Search code examples
kerasdeep-learningneural-networklstmattention-model

LSTM +Attetion performance decreases


Parden the beginner question. I tried following a simple code tutorial on Kaggle:

https://www.kaggle.com/code/haithemhermessi/attention-mechanism-keras-as-simple-as-possible#About-77%-of-accuracy-has-been-observed-with-basic-LSTM-and-without-Attention.-Lets-now-implement-an-Attetion-layer-and-add-it-to-the-LSTM-Based-model 

to basically compare the performance of a pure LSTMmodel with a LSTM+Attention on, on a text sentiment analysis scenario.
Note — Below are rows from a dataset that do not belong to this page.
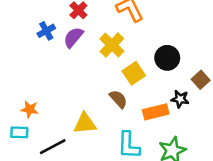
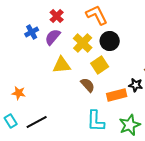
black circle: (167, 58) -> (110, 41), moved
yellow triangle: (85, 123) -> (62, 65), moved
cyan rectangle: (19, 132) -> (11, 121), moved, turned 56

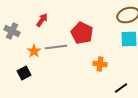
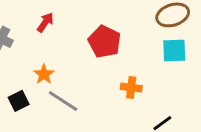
gray line: (56, 47) -> (63, 101), moved, turned 40
orange star: (34, 51) -> (44, 74), moved

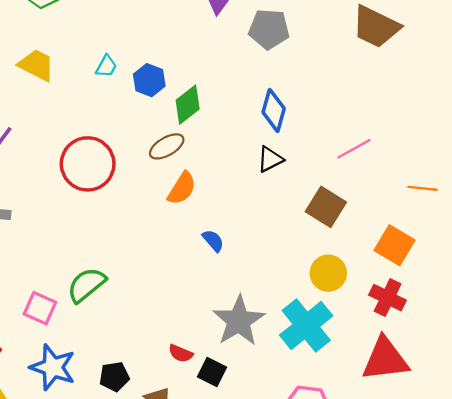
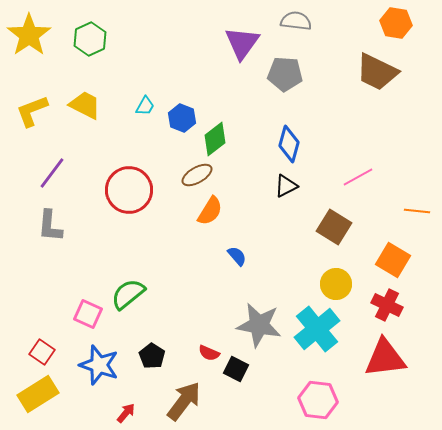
gray star: (239, 321) -> (259, 325), turned -30
black pentagon: (114, 377) -> (152, 356), moved, turned -30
I borrowed mostly all the code from the link, with two small modifications. Firstly,I've changed the dataset to be the IMDB Dataset of 50K Movie Reviews on Kaggle, with the label changed to 0 and 1s. Secondly, I've split the dataset into training and testing set instead of putting all data for training in the original tutorial.

X_train, X_test, Y_train, Y_test =  train_test_split(X, Y, test_size=0.2, stratify=Y, random_state=0)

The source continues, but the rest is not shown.